Your desk doesn’t have to be perfectly clear (and whose is?), but a cluttered desk makes it easy to get distracted and can keep you from focusing on the tasks that need your immediate attention.

When you set up your desk, limit the items you keep on your desk to the ones you use daily or weekly, including a tape dispenser, scissors, a stocked pen and pencil holder, desk lamp and your phone. Ideally, your computer should be on a surface to the left or right of your desk or parallel to it.

step 3: Shelving

Keep the items you use less frequently on shelves above or next to your desk to increase your storage space and to reduce desktop clutter. Other options include a desktop hutch to store items within arm’s reach and a tall, four-shelf bookcase (ideally with adjustable shelves) to hold dozens of books and reference materials. Adjustable shelves make more sense than fixed shelves because they eliminate wasted space above and below the shelves.

step 4: comfort supplies

Storage and organization are important, yet there’s another factor to consider when you set up your home office: ergonomics. Carpal Tunnel Syndrome and other repetitive injuries are the side effects of computers, but you can eliminate them or at least minimize them by using the right products. A wide range of ergonomic products — including wrist rests, mouse rests, and elevated footrests — can keep your productivity level high and your level of pain low.

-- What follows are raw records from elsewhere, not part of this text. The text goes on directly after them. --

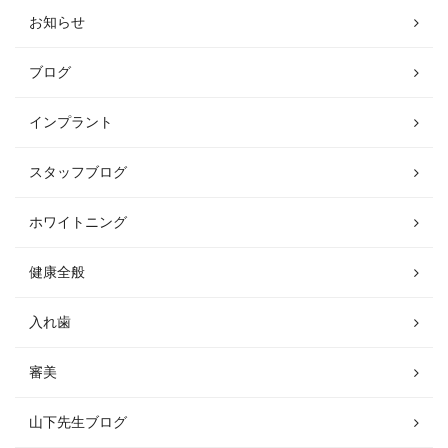
お知らせ
ブログ
インプラント
スタッフブログ
ホワイトニング
健康全般
入れ歯
審美
山下先生ブログ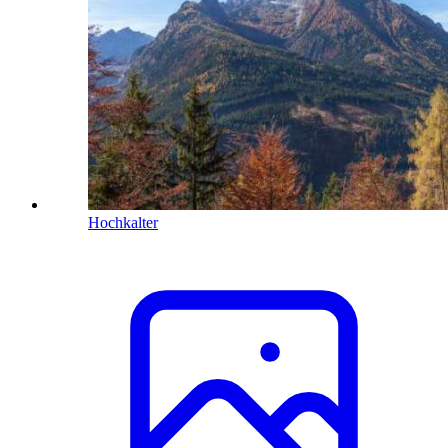
Hochkalter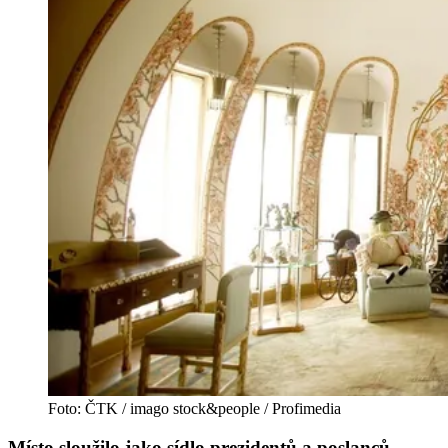
Foto: ČTK / imago stock&people / Profimedia
Místo sloužilo jako sídlo prezidentů a poslanců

step 5: Pick the right chair

Use an ergonomically-correct chair to minimize the wear and tear on your back, neck and shoulders. If you sit in front of your computer for long periods of time, your body will let you know whether you’re using the wrong chair. A kitchen table chair or a chair from your dining room aren’t made for sitting in front of a computer for hours. Chairs with adjustable seats, armrests, swivel features and padding, among other features, are a better option and more affordable than before.

the finished product

Consider your new home office as a clean slate. You can completely furnish it with a functional desk, comfortable desk chair and plenty of storage space (a reading chair too) or keep it simple with a desk, laptop and printer. Best of all, you can design your home office to fit your tastes and needs, and it won’t resemble anything close to your old corporate office!